Hut site, Glanrastel, Co. Kerry
Co. Kerry |
Settlement Sites
A circle of stones barely wide enough to lie down in, with its base stones poking just above the bog, is not the kind of thing that announces itself.
Yet this small circular hut at Glanrastel in south-west Kerry is precisely that understated, and all the more interesting for it. The structure measures just 2.5 metres in diameter, its drystone wall, the type built without mortar by carefully fitting stones together, surviving to a height of only 0.3 to 0.4 metres. A narrow entrance gap, 0.7 metres wide, faces the south-east. Thin bog cover and a grassing-over of the lower courses have done their best to absorb the whole thing back into the hillside.

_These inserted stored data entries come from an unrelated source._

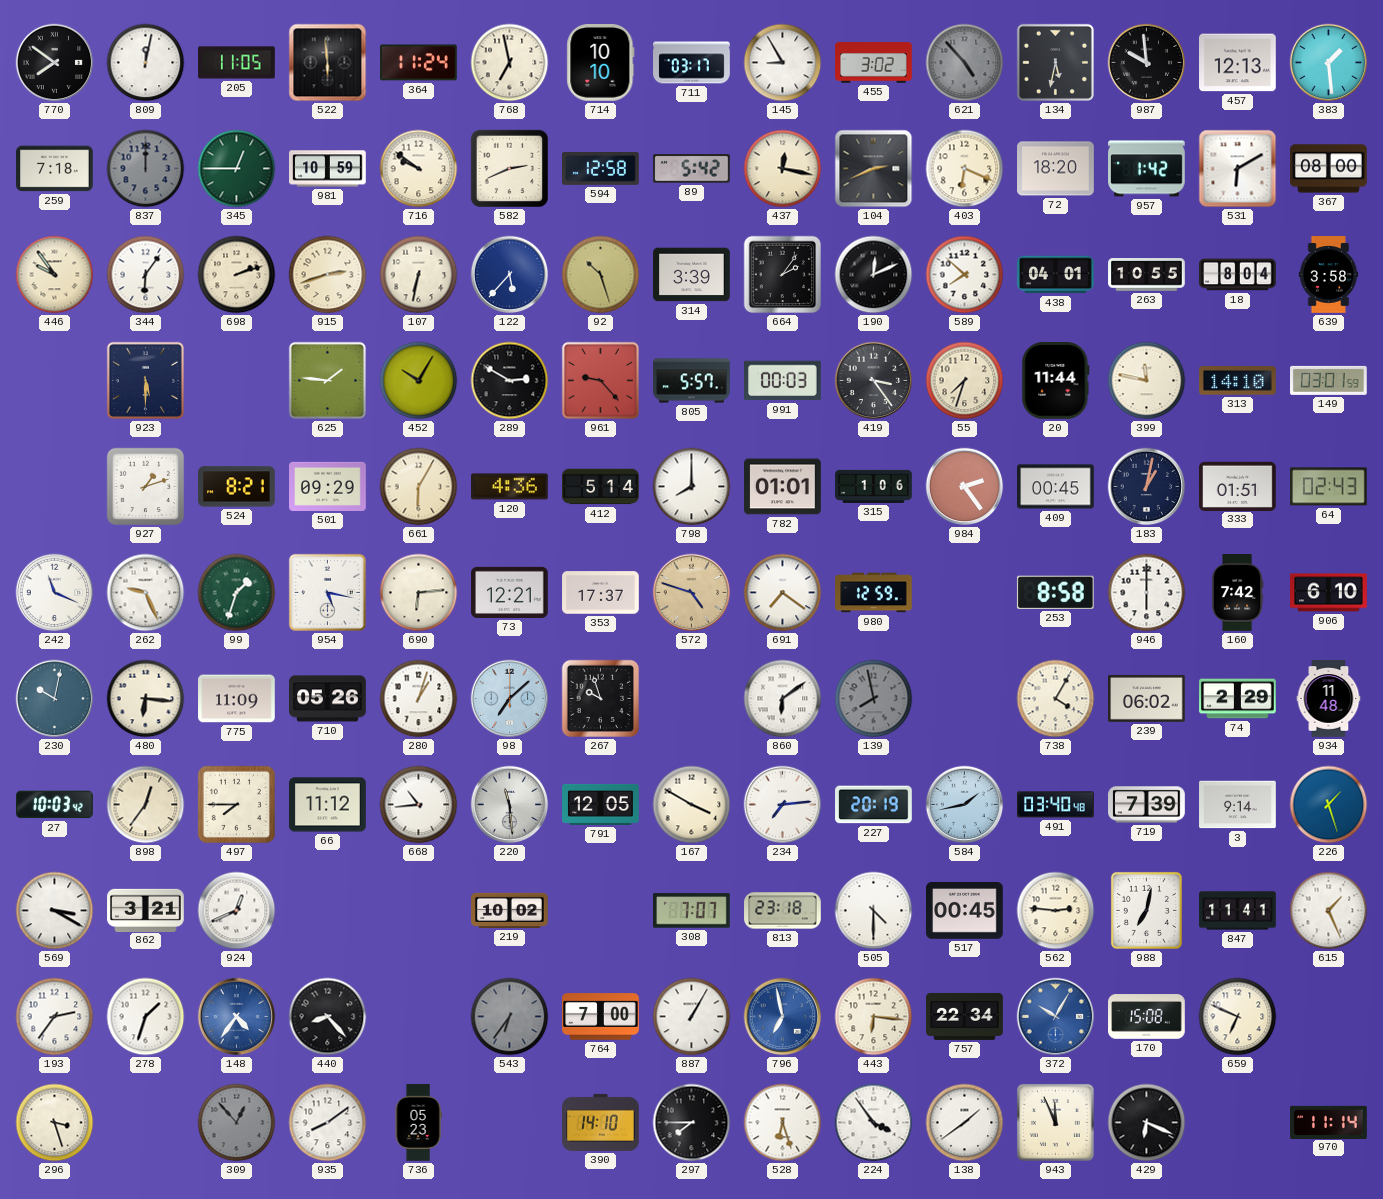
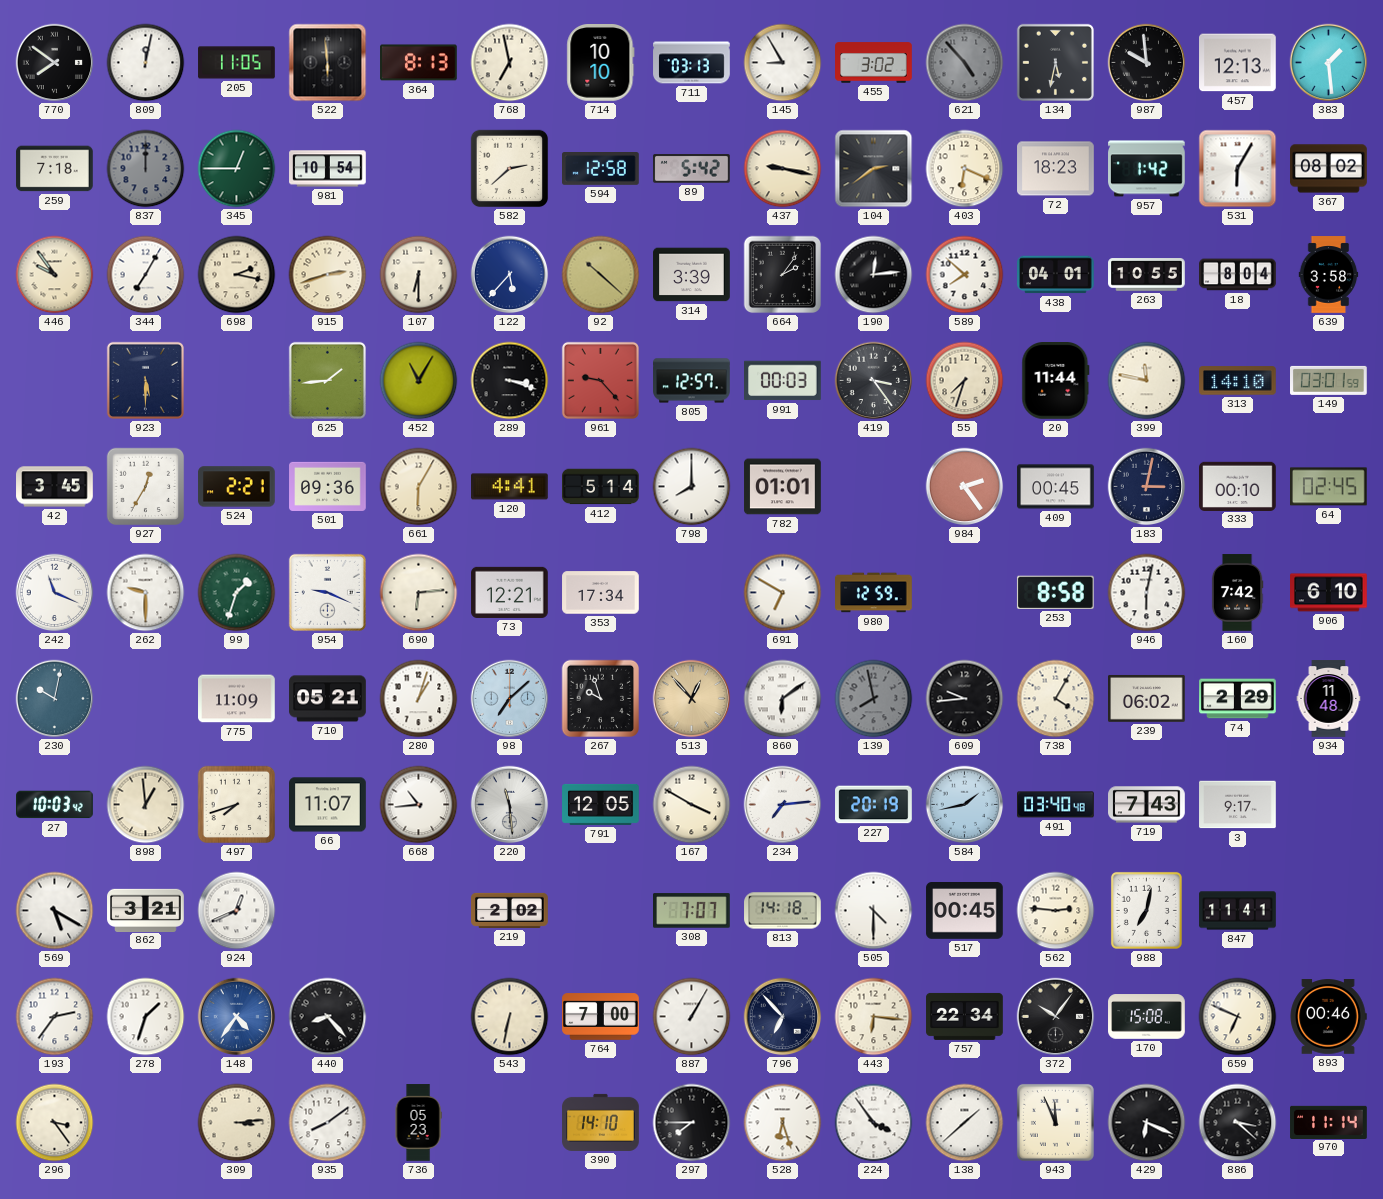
364: 11:24 -> 8:13
711: 03:17 -> 03:13
981: 10:59 -> 10:54
716: 9:51 -> none
582: 2:41 -> 2:38
437: 12:17 -> 9:17
104: 2:41 -> 2:39
72: 18:20 -> 18:23
531: 6:10 -> 6:05
367: 08:00 -> 08:02
344: 6:06 -> 7:05
698: 2:12 -> 2:17
107: 6:32 -> 6:30
92: 10:27 -> 10:22
190: 12:11 -> 12:14
625: 1:46 -> 1:44
452: 10:05 -> 11:05
289: 2:50 -> 3:18
805: 5:57 -> 12:57
42: none -> 3:45
927: 1:12 -> 12:35
524: 8:21 -> 2:21
501: 09:29 -> 09:36
120: 4:36 -> 4:41
315: 1:06 -> none
183: 1:02 -> 3:02
333: 01:51 -> 00:10
64: 02:43 -> 02:45
262: 9:26 -> 9:30
954: 5:17 -> 9:19
353: 17:37 -> 17:34
572: 4:48 -> none
691: 7:21 -> 6:50
946: 6:00 -> 6:02
480: 6:16 -> none
710: 05:26 -> 05:21
513: none -> 12:53
609: none -> 9:44
898: 12:36 -> 12:59
497: 7:45 -> 7:42
66: 11:12 -> 11:07
719: 7:39 -> 7:43
3: 9:14 -> 9:17
226: 1:27 -> none
569: 3:20 -> 5:20
219: 10:02 -> 2:02
813: 23:18 -> 14:18
615: 1:26 -> none
543: 6:36 -> 6:32
543 dial: grey -> cream
796: 6:58 -> 6:53
796 dial: blue -> navy
372: 10:05 -> 10:06
372 dial: blue -> black
893: none -> 00:46
296: 3:27 -> 3:24
309: 12:53 -> 3:14
309 dial: grey -> cream
138: 1:39 -> 1:38
886: none -> 3:22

What lifts this beyond a single forgotten ruin is its context. The hut sits within the western sector of a larger enclosure, and it is not alone. A second hut abuts it to the south-west, close enough that the two structures were likely used in relation to one another. Further out, two more hut sites and a separate enclosure are scattered within roughly 16 to 32 metres in various directions, suggesting that Glanrastel was once the setting for a small cluster of activity rather than an isolated shelter. Such groupings of hut sites within or beside enclosures are known from across Kerry and the wider south-west of Ireland, and while dating them without excavation is difficult, they are generally associated with early medieval or prehistoric pastoral use, the seasonal movement of people and livestock through upland areas. The thin bog that now half-buries the walls is itself a kind of archive, preserving the stones at the cost of making them almost invisible.